## ACTIVITY
Leave out any picture and return the remaining listing below exactly as given.

## TASK INPUT

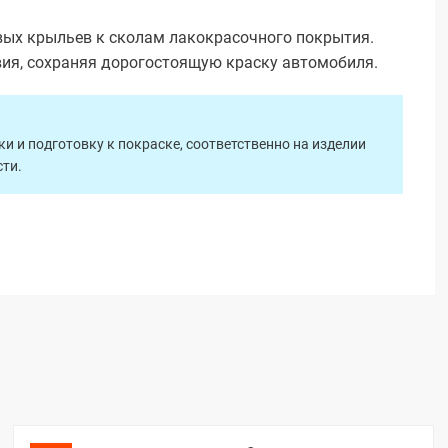
вых крыльев к сколам лакокрасочного покрытия.
вия, сохраняя дорогостоящую краску автомобиля.
 и подготовку к покраске, соответственно на изделии
ти.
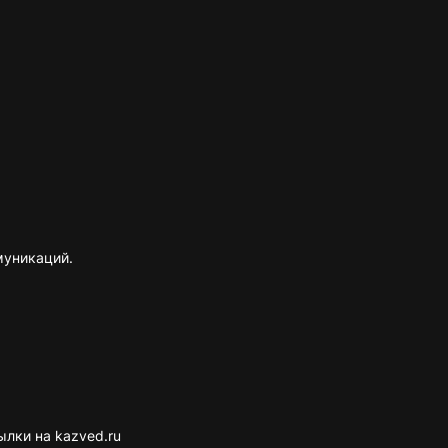
муникаций.
лки на kazved.ru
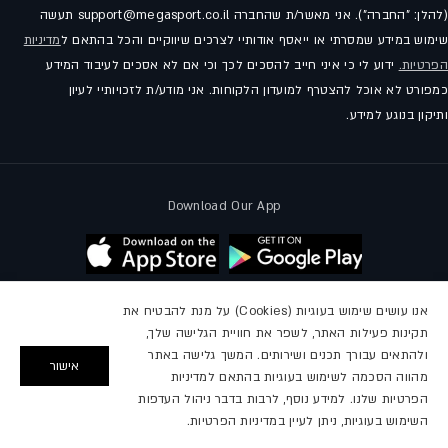
(להלן: "החברה"). אני מאשר/ת שהחברה support@megasport.co.il תעשה
שימוש במידע שמסרתי או ייאסף אודותיי לצרכים שיווקיים והכל בהתאם ל
מדיניות
הפרטיות.
ידוע לי כי איני חייב להסכים לכך וכי אם לא אסכים לעיבוד המידע
כמפורט לא אוכל להצטרף למועדון הלקוחות. אני מודע/ת לזכויותיי לעיון
ותיקון בנוגע למידע.
Download Our App
אנו עושים שימוש בעוגיות (Cookies) על מנת להבטיח את
תקינות פעילות האתר, לשפר את חוויית הגלישה שלך,
עקבו אחרינו
ולהתאים עבורך תכנים ושירותים. המשך גלישה באתר
אישור
מהווה הסכמה לשימוש בעוגיות בהתאם למדיניות
פייסבוק
אינסטגרם
יוטיוב
הפרטיות שלנו. למידע נוסף, לרבות בדבר ניהול העדפות
השימוש בעוגיות, ניתן לעיין במדיניות הפרטיות.
2026,
מגה ספורט
מופעל על ידי Shopify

## ANSWER SECTION
вых крыльев к сколам лакокрасочного покрытия.
вия, сохраняя дорогостоящую краску автомобиля.
 и подготовку к покраске, соответственно на изделии
ти.
муникаций.
лки на kazved.ru
(להלן: "החברה"). אני מאשר/ת שהחברה support@megasport.co.il תעשה
שימוש במידע שמסרתי או ייאסף אודותיי לצרכים שיווקיים והכל בהתאם ל
מדיניות
הפרטיות.
ידוע לי כי איני חייב להסכים לכך וכי אם לא אסכים לעיבוד המידע
כמפורט לא אוכל להצטרף למועדון הלקוחות. אני מודע/ת לזכויותיי לעיון
ותיקון בנוגע למידע.
Download Our App
אנו עושים שימוש בעוגיות (Cookies) על מנת להבטיח את
תקינות פעילות האתר, לשפר את חוויית הגלישה שלך,
עקבו אחרינו
ולהתאים עבורך תכנים ושירותים. המשך גלישה באתר
אישור
מהווה הסכמה לשימוש בעוגיות בהתאם למדיניות
פייסבוק
אינסטגרם
יוטיוב
הפרטיות שלנו. למידע נוסף, לרבות בדבר ניהול העדפות
השימוש בעוגיות, ניתן לעיין במדיניות הפרטיות.
2026,
מגה ספורט
מופעל על ידי Shopify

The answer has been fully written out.